▶ EXERCISE: Each record is to be copied exactly as written.

────

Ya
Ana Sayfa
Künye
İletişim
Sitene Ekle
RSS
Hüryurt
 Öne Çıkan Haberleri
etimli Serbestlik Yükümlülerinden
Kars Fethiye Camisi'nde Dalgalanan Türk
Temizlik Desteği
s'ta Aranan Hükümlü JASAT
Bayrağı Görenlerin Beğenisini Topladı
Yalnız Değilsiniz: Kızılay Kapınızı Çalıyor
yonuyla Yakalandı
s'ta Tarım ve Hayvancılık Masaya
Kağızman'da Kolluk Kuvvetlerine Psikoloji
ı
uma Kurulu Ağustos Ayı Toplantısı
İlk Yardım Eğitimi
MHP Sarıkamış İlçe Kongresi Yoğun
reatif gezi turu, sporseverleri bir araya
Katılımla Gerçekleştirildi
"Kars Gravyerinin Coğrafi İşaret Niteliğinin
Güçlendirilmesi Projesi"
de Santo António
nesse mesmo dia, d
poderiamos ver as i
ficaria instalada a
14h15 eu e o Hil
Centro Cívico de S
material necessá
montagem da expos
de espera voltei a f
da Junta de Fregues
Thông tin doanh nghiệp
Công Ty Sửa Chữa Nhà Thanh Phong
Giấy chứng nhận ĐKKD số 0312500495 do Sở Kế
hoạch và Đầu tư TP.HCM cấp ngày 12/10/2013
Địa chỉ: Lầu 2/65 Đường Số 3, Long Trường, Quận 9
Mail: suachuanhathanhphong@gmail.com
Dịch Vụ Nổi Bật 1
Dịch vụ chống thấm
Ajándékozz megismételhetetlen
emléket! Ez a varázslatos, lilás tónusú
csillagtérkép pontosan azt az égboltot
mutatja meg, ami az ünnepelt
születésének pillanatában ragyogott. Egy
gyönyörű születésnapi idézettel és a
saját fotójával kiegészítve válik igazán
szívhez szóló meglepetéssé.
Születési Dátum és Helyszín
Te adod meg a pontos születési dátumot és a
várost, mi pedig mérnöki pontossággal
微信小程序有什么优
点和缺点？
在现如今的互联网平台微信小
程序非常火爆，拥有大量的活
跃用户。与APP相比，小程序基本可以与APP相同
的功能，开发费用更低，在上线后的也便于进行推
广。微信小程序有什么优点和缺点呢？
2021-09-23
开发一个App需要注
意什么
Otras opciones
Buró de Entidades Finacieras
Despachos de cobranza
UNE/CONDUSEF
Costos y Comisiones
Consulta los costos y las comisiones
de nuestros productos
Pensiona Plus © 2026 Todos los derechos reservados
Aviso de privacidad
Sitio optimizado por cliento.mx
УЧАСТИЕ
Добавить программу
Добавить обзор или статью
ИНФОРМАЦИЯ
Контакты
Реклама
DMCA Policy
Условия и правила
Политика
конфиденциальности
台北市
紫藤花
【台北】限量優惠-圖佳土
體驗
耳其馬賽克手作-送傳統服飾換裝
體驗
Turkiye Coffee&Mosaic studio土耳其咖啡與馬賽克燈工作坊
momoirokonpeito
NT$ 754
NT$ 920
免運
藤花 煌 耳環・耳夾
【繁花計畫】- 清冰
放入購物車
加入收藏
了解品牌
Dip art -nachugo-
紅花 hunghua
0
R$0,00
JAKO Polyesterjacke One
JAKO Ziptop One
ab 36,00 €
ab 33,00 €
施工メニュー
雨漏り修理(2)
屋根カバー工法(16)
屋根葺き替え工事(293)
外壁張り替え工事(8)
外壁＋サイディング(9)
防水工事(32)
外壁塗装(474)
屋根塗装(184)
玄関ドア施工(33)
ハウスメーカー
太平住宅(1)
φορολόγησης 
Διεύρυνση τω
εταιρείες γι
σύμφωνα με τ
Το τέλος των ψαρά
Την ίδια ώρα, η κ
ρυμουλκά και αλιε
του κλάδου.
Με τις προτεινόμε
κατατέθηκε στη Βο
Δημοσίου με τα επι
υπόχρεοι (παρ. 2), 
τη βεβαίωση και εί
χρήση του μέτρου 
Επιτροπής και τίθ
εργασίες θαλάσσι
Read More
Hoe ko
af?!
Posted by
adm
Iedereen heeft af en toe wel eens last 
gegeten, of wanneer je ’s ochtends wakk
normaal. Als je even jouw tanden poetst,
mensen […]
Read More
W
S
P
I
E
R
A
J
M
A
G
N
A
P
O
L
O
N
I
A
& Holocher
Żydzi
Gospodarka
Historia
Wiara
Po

────

▶ WRITTEN RESPONSE:
Ya
Ana Sayfa
Künye
İletişim
Sitene Ekle
RSS
Hüryurt
 Öne Çıkan Haberleri
etimli Serbestlik Yükümlülerinden
Kars Fethiye Camisi'nde Dalgalanan Türk
Temizlik Desteği
s'ta Aranan Hükümlü JASAT
Bayrağı Görenlerin Beğenisini Topladı
Yalnız Değilsiniz: Kızılay Kapınızı Çalıyor
yonuyla Yakalandı
s'ta Tarım ve Hayvancılık Masaya
Kağızman'da Kolluk Kuvvetlerine Psikoloji
ı
uma Kurulu Ağustos Ayı Toplantısı
İlk Yardım Eğitimi
MHP Sarıkamış İlçe Kongresi Yoğun
reatif gezi turu, sporseverleri bir araya
Katılımla Gerçekleştirildi
"Kars Gravyerinin Coğrafi İşaret Niteliğinin
Güçlendirilmesi Projesi"
de Santo António
nesse mesmo dia, d
poderiamos ver as i
ficaria instalada a
14h15 eu e o Hil
Centro Cívico de S
material necessá
montagem da expos
de espera voltei a f
da Junta de Fregues
Thông tin doanh nghiệp
Công Ty Sửa Chữa Nhà Thanh Phong
Giấy chứng nhận ĐKKD số 0312500495 do Sở Kế
hoạch và Đầu tư TP.HCM cấp ngày 12/10/2013
Địa chỉ: Lầu 2/65 Đường Số 3, Long Trường, Quận 9
Mail: suachuanhathanhphong@gmail.com
Dịch Vụ Nổi Bật 1
Dịch vụ chống thấm
Ajándékozz megismételhetetlen
emléket! Ez a varázslatos, lilás tónusú
csillagtérkép pontosan azt az égboltot
mutatja meg, ami az ünnepelt
születésének pillanatában ragyogott. Egy
gyönyörű születésnapi idézettel és a
saját fotójával kiegészítve válik igazán
szívhez szóló meglepetéssé.
Születési Dátum és Helyszín
Te adod meg a pontos születési dátumot és a
várost, mi pedig mérnöki pontossággal
微信小程序有什么优
点和缺点？
在现如今的互联网平台微信小
程序非常火爆，拥有大量的活
跃用户。与APP相比，小程序基本可以与APP相同
的功能，开发费用更低，在上线后的也便于进行推
广。微信小程序有什么优点和缺点呢？
2021-09-23
开发一个App需要注
意什么
Otras opciones
Buró de Entidades Finacieras
Despachos de cobranza
UNE/CONDUSEF
Costos y Comisiones
Consulta los costos y las comisiones
de nuestros productos
Pensiona Plus © 2026 Todos los derechos reservados
Aviso de privacidad
Sitio optimizado por cliento.mx
УЧАСТИЕ
Добавить программу
Добавить обзор или статью
ИНФОРМАЦИЯ
Контакты
Реклама
DMCA Policy
Условия и правила
Политика
конфиденциальности
台北市
紫藤花
【台北】限量優惠-圖佳土
體驗
耳其馬賽克手作-送傳統服飾換裝
體驗
Turkiye Coffee&Mosaic studio土耳其咖啡與馬賽克燈工作坊
momoirokonpeito
NT$ 754
NT$ 920
免運
藤花 煌 耳環・耳夾
【繁花計畫】- 清冰
放入購物車
加入收藏
了解品牌
Dip art -nachugo-
紅花 hunghua
0
R$0,00
JAKO Polyesterjacke One
JAKO Ziptop One
ab 36,00 €
ab 33,00 €
施工メニュー
雨漏り修理(2)
屋根カバー工法(16)
屋根葺き替え工事(293)
外壁張り替え工事(8)
外壁＋サイディング(9)
防水工事(32)
外壁塗装(474)
屋根塗装(184)
玄関ドア施工(33)
ハウスメーカー
太平住宅(1)
φορολόγησης 
Διεύρυνση τω
εταιρείες γι
σύμφωνα με τ
Το τέλος των ψαρά
Την ίδια ώρα, η κ
ρυμουλκά και αλιε
του κλάδου.
Με τις προτεινόμε
κατατέθηκε στη Βο
Δημοσίου με τα επι
υπόχρεοι (παρ. 2), 
τη βεβαίωση και εί
χρήση του μέτρου 
Επιτροπής και τίθ
εργασίες θαλάσσι
Read More
Hoe ko
af?!
Posted by
adm
Iedereen heeft af en toe wel eens last 
gegeten, of wanneer je ’s ochtends wakk
normaal. Als je even jouw tanden poetst,
mensen […]
Read More
W
S
P
I
E
R
A
J
M
A
G
N
A
P
O
L
O
N
I
A
& Holocher
Żydzi
Gospodarka
Historia
Wiara
Po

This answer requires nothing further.